In the Eastern Chinese region, patients with BHD present most commonly with pulmonary cysts associated with pneumothorax and skin lesions. However, low incidence of renal cancer along with unexpected renal angiomyolipoma was observed. Genotypic spectrum differed from that reported from other global regions, and genotype association of pneumothorax warrants further research. The revised Chinese criteria for BHD seem more appropriate in diagnosing BHD in Chinese patients.

Introduction

Birt-Hogg-Dubé syndrome (BHD) is a rare autosomal dominant disorder caused by germline mutations in the folliculin (FLCN) gene [1]. The main manifestations are multiple pulmonary cysts, fibrofolliculomas, recurrent pneumothorax, and renal cancers [2]. The FLCN gene, located on chromosome 17p11.2, was identified as a tumor suppressor gene in 2002 [3] and is responsible for BHD syndrome. To date, over 300 pathogenic variants have been reported worldwide, most of which are point mutations resulting in premature protein truncation [4]. In previous reports [5,6,7,8], FLCN gene mutations in BHD syndrome in China differed from those in Europe and the United States. For example, among 51 Chinese patients with suspected BHD, 27 had FLCN germline mutations including 14 novel mutations [8]. However, the limited number of cases in this study couldn’t reflect the whole profile of countrywide patients due to mostly from Northern China.
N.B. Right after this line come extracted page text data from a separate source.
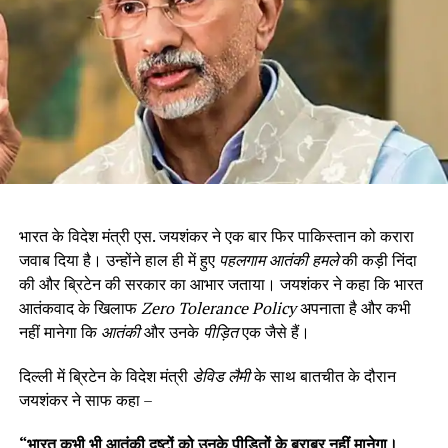
भारत के विदेश मंत्री एस. जयशंकर ने एक बार फिर पाकिस्तान को करारा
जवाब दिया है। उन्होंने हाल ही में हुए
पहलगाम आतंकी हमले
की कड़ी निंदा
की और ब्रिटेन की सरकार का आभार जताया। जयशंकर ने कहा कि भारत
आतंकवाद के खिलाफ
Zero Tolerance Policy
अपनाता है और कभी
नहीं मानेगा कि
आतंकी
और उनके
पीड़ित
एक जैसे हैं।
दिल्ली में ब्रिटेन के विदेश मंत्री
डेविड लैमी
के साथ बातचीत के दौरान
जयशंकर ने साफ कहा –
“
भारत कभी भी आतंकी दुष्टों को उनके पीड़ितों के बराबर नहीं मानेगा।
Although an increasing number of Chinese patients with BHD are being reported in recent years, failure in recognition and delay in diagnosis remains a challenge for patients with BHD. Recent reports suggest that Chinese patients with BHD manifest predominantly pulmonary abnormalities, with less frequent skin and kidney involvement [9]. Thus, BHD in the Caucasian population seems predominantly characterized by lung lesions combined with skin and renal malignancies, while the Asian patients manifest a lower incidence of skin lesions [10, 11].
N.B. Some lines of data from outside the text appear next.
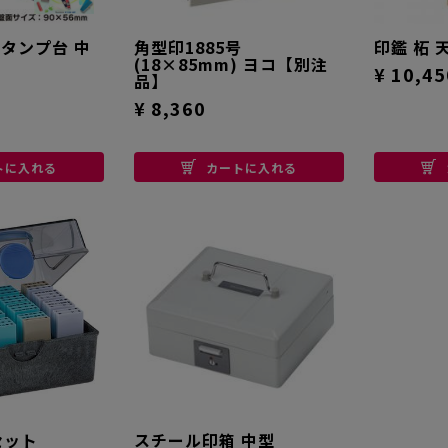
スタンプ台 中
角型印1885号
印鑑 柘 
(18×85mm) ヨコ【別注
¥ 10,45
品】
¥ 8,360
トに入れる
カートに入れる
セット
スチール印箱 中型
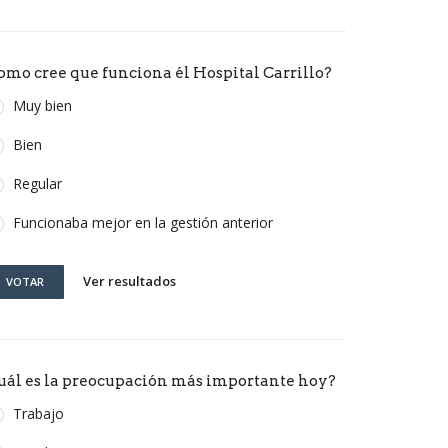
omo cree que funciona él Hospital Carrillo?
Muy bien
Bien
Regular
Funcionaba mejor en la gestión anterior
Ver resultados
VOTAR
uál es la preocupación más importante hoy?
Trabajo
The diagnostic criteria proposed by the European BHD Consortium in 2009 [12] which is mainly based on the presenting manifestations seen in Caucasian patients may not be appropriate for the Chinese population. Thus, a revised set of diagnostic criteria was proposed in 2023 by Chinese experts to improve the diagnosis of BHD (Table 1). This set of diagnostic criteria focuses firstly on the clinical presentation (multiple lung cysts, rash and renal cancer), then combined with genetic diagnostic criteria. Therefore, it is more in line with the low prevalence of skin and kidney lesions in Chinese patients with BHD, which would facilitate a timely diagnosis in this population.
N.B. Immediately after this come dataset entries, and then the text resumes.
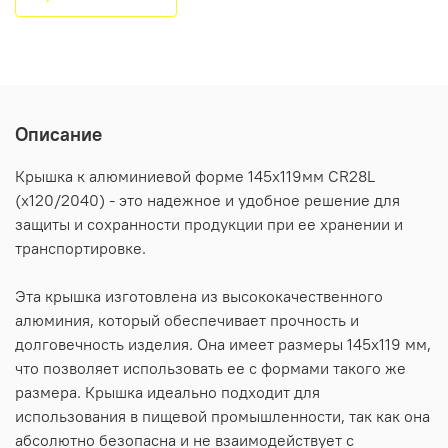
Описание
Крышка к алюминиевой форме 145х119мм CR28L
(х120/2040) - это надежное и удобное решение для
защиты и сохранности продукции при ее хранении и
транспортировке.
Эта крышка изготовлена из высококачественного
алюминия, который обеспечивает прочность и
долговечность изделия. Она имеет размеры 145х119 мм,
что позволяет использовать ее с формами такого же
размера. Крышка идеально подходит для
использования в пищевой промышленности, так как она
абсолютно безопасна и не взаимодействует с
Table 1 Diagnostic criteria for Birt-Hogg-Dubé syndrome (China) [10]

Herein, we retrospectively analyzed the data of 100 consecutive patients with BHD encountered in Eastern Chinese region to provide additional data pertaining to this rare disease, and to validate the new Chinese criteria for the diagnosis of BHD in clinical practice at a rare lung disease center.

Subjects and methods

Study population

Approval was obtained from the ethics committee of the First Affiliated Hospital of the University of Science and Technology of China in Anhui Province (reference number 2023-RE-290). All the patients diagnosed with BHD were recruited from inpatient wards or Rare Lung Disease Clinic - supported by a multidisciplinary team, from January 1, 2017 to June 30, 2023. Informed consents were obtained from all patients, except for one deceased patient who was exempt from the informed consent requirements. The diagnosis of BHD was based on the Chinese criteria proposed by Expert Consensus on the Diagnosis and Management of BHD in 2023 [13]. Clinical data of all patients including gender, age at diagnosis, smoking history, prior medical history (pneumothorax, skin lesion, and renal cancer), family history, imaging studies and genetic testing were reviewed (Table 2).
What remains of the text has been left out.